Me pareció una pista clarísima.

Le dejé una nota a la mujer que dormía en la habitación, aunque no sabía a quién debía dirigirla, así que la dirigí en parte a Rema y en parte a una falsa Rema; me limité a comunicarle que me habían llamado del hospital por una urgencia. Y aunque no era del todo cierto, dejar la nota, al margen de lo que pareciera, era lo justo y lo correcto, incluso para con una extraña.

Tomé el bolso de Rema (el consuelo de su presencia diaria) y me marché a ver a la persona sin identificar. Un paciente mío, un tal Harvey, había desaparecido poco antes; Rema me había acusado de no hacer nada por localizarlo; tal vez lo encontraría en aquel momento.

Cuando llegué a la Unidad de Urgencias Psiquiátricas todo estaba tranquilo; un enfermero del turno de noche apoyaba el rostro en la mano con gesto distraído mientras jugaba al solitario en la computadora. Él, el enfermero, era guapo, con aire adolescente, muy delgado, de piel casi translúcida, y la vena que destacaba en su frente me recordó, de forma inexplicable, una vena que surcaba el pie de Rema. No lo conocía, pero dado mi estado un tanto frágil y mi objetivo un tanto ambiguo, dudé antes de presentarme.

—Llega tarde —dijo, interrumpiendo mi dilema al hablar primero sin siquiera volverse para mirarme.

Y durante un momento pensé que tal vez tuviese razón, que llegaba tarde. Pero luego recordé que no tenía previsto ir a trabajar; en un exceso de profesionalismo había ido a aquella hora tan temprana para atender un llamado que no era tan importante y que podría haber esperado sin el menor problema hasta la mañana siguiente.

Por lo tanto era imposible que yo estuviera llegando tarde. Probablemente me confundía con otra persona, quizá con alguien más joven, de categoría inferior, que trabajaba por las noches.

—¿Quién está ahí? —pregunté, señalando con la cabeza el otro lado del cristal de observación. Solo alcanzaba a ver a un anciano dormido en una silla de ruedas y tapado desde la cintura con una sábana de hospital.

No era mi paciente, no era Harvey.

El enfermero de aspecto engañosamente delicado no dejó de jugar al solitario y sin establecer contacto visual musitó rápidamente, más para sí mismo que para mí:

—Sin evaluar. Seguramente psicótico. Estaba escupiendo e insultando y hablando de Dios en el subterráneo y por eso lo han traído. Le dieron una dosis de Haldol para dormirlo. No paraba de gritar que le habíamos robado una pierna. Yo lo dejaría para el turno de la mañana. El efecto del medicamento tardará un poco en pasar.

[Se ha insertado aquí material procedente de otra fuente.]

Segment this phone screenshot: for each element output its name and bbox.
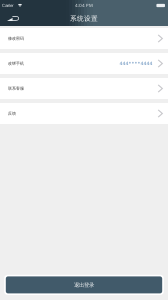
button[interactable]: 修改密码 <box>0 28 168 49</box>
button[interactable]: Back <box>0 13 23 24</box>
button[interactable]: 退出登录 <box>4 275 164 295</box>
staticText: 反馈 <box>8 111 16 116</box>
staticText: 联系客服 <box>8 86 24 91</box>
button[interactable]: 联系客服 <box>0 78 168 99</box>
button[interactable]: 改绑手机 <box>0 53 168 74</box>
staticText: 退出登录 <box>74 282 94 288</box>
button[interactable]: 反馈 <box>0 103 168 124</box>
staticText: 444****4444 <box>120 60 152 66</box>
staticText: 系统设置 <box>70 14 98 23</box>
staticText: 修改密码 <box>8 36 24 41</box>
staticText: 4:04 PM <box>75 3 93 8</box>
staticText: 改绑手机 <box>8 61 24 66</box>
staticText: Carrier <box>2 3 13 8</box>
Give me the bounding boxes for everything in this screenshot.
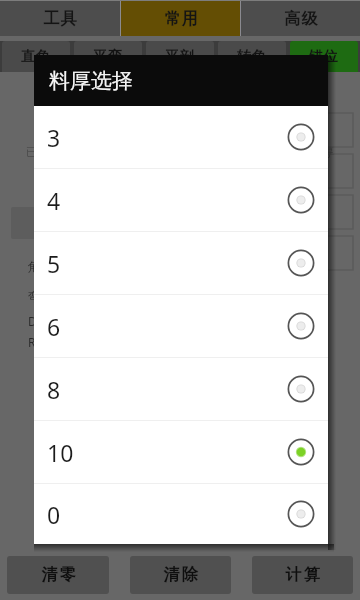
button[interactable]: 0 bbox=[34, 484, 328, 544]
staticText: 已知条件 bbox=[26, 144, 74, 159]
button[interactable]: 6 bbox=[34, 295, 328, 357]
staticText: 转角 bbox=[237, 48, 267, 66]
button[interactable]: 平剖 bbox=[146, 41, 214, 72]
staticText: 平剖 bbox=[165, 48, 195, 66]
button[interactable]: 输入框 1 bbox=[200, 110, 355, 151]
button[interactable]: 清除 bbox=[130, 556, 231, 594]
button[interactable]: 常用 bbox=[121, 1, 240, 36]
staticText: 10 bbox=[47, 437, 74, 468]
staticText: 6 bbox=[47, 311, 61, 342]
button[interactable]: 平弯 bbox=[74, 41, 142, 72]
button[interactable]: 5 bbox=[34, 232, 328, 294]
button[interactable]: 高级 bbox=[241, 1, 360, 36]
staticText: 工具 bbox=[43, 9, 77, 29]
staticText: 角度 bbox=[28, 259, 52, 274]
button[interactable]: 工具 bbox=[0, 1, 120, 36]
staticText: 料厚 bbox=[310, 144, 334, 159]
staticText: 弯曲 bbox=[28, 289, 52, 304]
button[interactable]: 清零 bbox=[7, 556, 109, 594]
staticText: R值 bbox=[28, 334, 48, 350]
button[interactable]: 直角 bbox=[2, 41, 70, 72]
staticText: 0 bbox=[47, 499, 61, 530]
button[interactable]: 10 bbox=[34, 421, 328, 483]
button[interactable]: 输入框 2 bbox=[200, 151, 355, 192]
staticText: 清零 bbox=[40, 565, 77, 585]
staticText: D值 bbox=[28, 313, 49, 329]
button[interactable]: 转角 bbox=[218, 41, 286, 72]
staticText: 料厚选择 bbox=[49, 68, 133, 94]
button[interactable]: 4 bbox=[34, 169, 328, 231]
button[interactable]: 8 bbox=[34, 358, 328, 420]
button[interactable]: 输入框 4 bbox=[200, 233, 355, 274]
staticText: 清除 bbox=[162, 565, 199, 585]
button[interactable]: 锚位 bbox=[290, 41, 358, 72]
staticText: 常用 bbox=[164, 9, 198, 29]
staticText: 5 bbox=[47, 248, 61, 279]
staticText: 平弯 bbox=[93, 48, 123, 66]
staticText: 3 bbox=[47, 122, 61, 153]
staticText: 数值 bbox=[268, 144, 292, 159]
staticText: 直角 bbox=[21, 48, 51, 66]
staticText: 高级 bbox=[284, 9, 318, 29]
staticText: 锚位 bbox=[309, 48, 339, 66]
staticText: 8 bbox=[47, 374, 61, 405]
button[interactable]: 料厚选择 bbox=[11, 207, 81, 239]
staticText: 计算 bbox=[284, 565, 321, 585]
button[interactable]: 计算 bbox=[252, 556, 353, 594]
button[interactable]: 输入框 3 bbox=[200, 192, 355, 233]
button[interactable]: 3 bbox=[34, 106, 328, 168]
staticText: 4 bbox=[47, 185, 61, 216]
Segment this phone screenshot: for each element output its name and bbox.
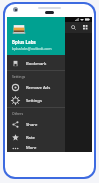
staticText: More	[26, 145, 37, 151]
button[interactable]: More	[7, 144, 65, 152]
staticText: Settings	[12, 74, 26, 79]
staticText: Bookmark	[26, 61, 47, 67]
button[interactable]: Share	[7, 118, 65, 131]
button[interactable]: Search	[69, 23, 78, 32]
button[interactable]: Remove Ads	[7, 81, 65, 94]
button[interactable]: Grid view	[81, 23, 90, 32]
staticText: Remove Ads	[26, 85, 51, 91]
button[interactable]: Rate	[7, 131, 65, 144]
button[interactable]: Bplus Labs	[7, 17, 65, 55]
staticText: bpluslabs@outlook.com	[12, 46, 52, 51]
staticText: Share	[26, 122, 38, 128]
staticText: Others	[12, 111, 24, 116]
button[interactable]: Settings	[7, 94, 65, 107]
button[interactable]: Bookmark	[7, 57, 65, 70]
staticText: Bplus Labs	[12, 39, 36, 45]
staticText: Rate	[26, 135, 35, 141]
staticText: Settings	[26, 98, 42, 104]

Solo entonces el enfermero se volvió a mirarme y se quedó boquiabierto, sin apartar los ojos de mí. Su mirada me hizo sentir como si yo fuera de color verde, estuviera silbando o muerto.

El enfermero se dirigió a mí, frunciendo la frente hasta entonces sin arrugas y hablando con mayor claridad que antes:

—¿Es usted el marido de Rema?

Divisé el contorno opaco de mi encorvada figura en el reflejo del cristal que separaba al personal de los pacientes. Lo vi y recordé que llevaba el bolso azul claro de Rema.

—Sí —afirmé, estirándome—. Soy el marido de Rema.

Soltó una violenta carcajada.

Pero no había motivos para reírse.

La vena que me recordaba a Rema le latió desagradablemente bajo la impersonal suavidad de su piel.

—No sabía que usted trabajaba por las noches —dijo—. No sabía si…

Debo explicar que desde que le conseguí a Rema un trabajo de intérprete en el hospital, descubrí (por varias conversaciones con personas que en realidad yo no conocía) que muchos compañeros de Rema le tenían gran aprecio. Ella se las arregla para que los demás tengan la impresión de que los quiere de forma especial y significativa. Reconozco que me aburre bastante aguantar a esos patéticos adeptos suyos que creen que juegan un papel mucho más importante en su vida del que tienen en realidad; me refiero a que apenas me habla de ellos, y aun así creen ser muy importantes para ella. Si el enfermero del turno de noche (al parecer un miembro de las «huestes» de Rema) no hubiese sido poco más que un niño, habría pensado en pedirle ayuda, preguntarle si él conocía las circunstancias relativas a la ausencia de Rema, o a su sustituta, pero me di cuenta, percibí que no había nada, nada en absoluto que sacar de aquel hombre.

—Seguramente le quitamos la pierna —dije. Sobre la mesa del enfermero estaba la ficha del paciente, abierta. Al echar un vistazo a la página de ingreso, me fijé en el elevado nivel de glucosa.

—¿De qué habla? —preguntó el enfermero, mirándome como si no me hubiese escuchado.

—Me refiero a que lo más gracioso es que, en sentido literal, los médicos seguramente sí le quitaron la pierna a ese desgraciado —respondí, explicándome con una voz un tanto elevada—. Nosotros decimos amputar, y él dice robar. —Recuperé el control de la voz—. Pero eso no es una psicosis, sino un déficit de comunicación.

Tras un instante el enfermero se encogió de hombros.

—Sí, de acuerdo. No es el colmo de la ironía en un sitio como este. —Volvió a concentrarse en el monitor.

—No deberían ser tan descuidados con la etiqueta de «psicótico» —dije. Solo porque un hombre lleve pantuflas de gomaespuma, estuve a punto de decir a sus espaldas. Pero mientras sentía surgir la furia dentro de mí, una imagen acudió a mi mente: la del nervioso cachorro que el simulacro había llevado a casa, la sorprendida mirada hambrienta del cachorro, y recordé que tenía otras preocupaciones que atender.

Aunque el paciente sin identificar no fuese mío, aunque no fuese Harvey, como estaba en el hospital se me ocurrió echar un vistazo al antiguo expediente de Harvey. Quizá encontrase pistas sobre su paradero; a Rema le habría gustado que descubriese el misterio. Y una parte de mí se aferraba a la esperanza de que si me entretenía, cuando volviese a casa Rema estaría allí, tal vez peleando con el simulacro, como en un videojuego. Rema vencería a la otra y luego ella y yo partiríamos juntos (al siguiente nivel, a otro mundo) en busca de Harvey.

Al menos esa fue la solución que se me ocurrió.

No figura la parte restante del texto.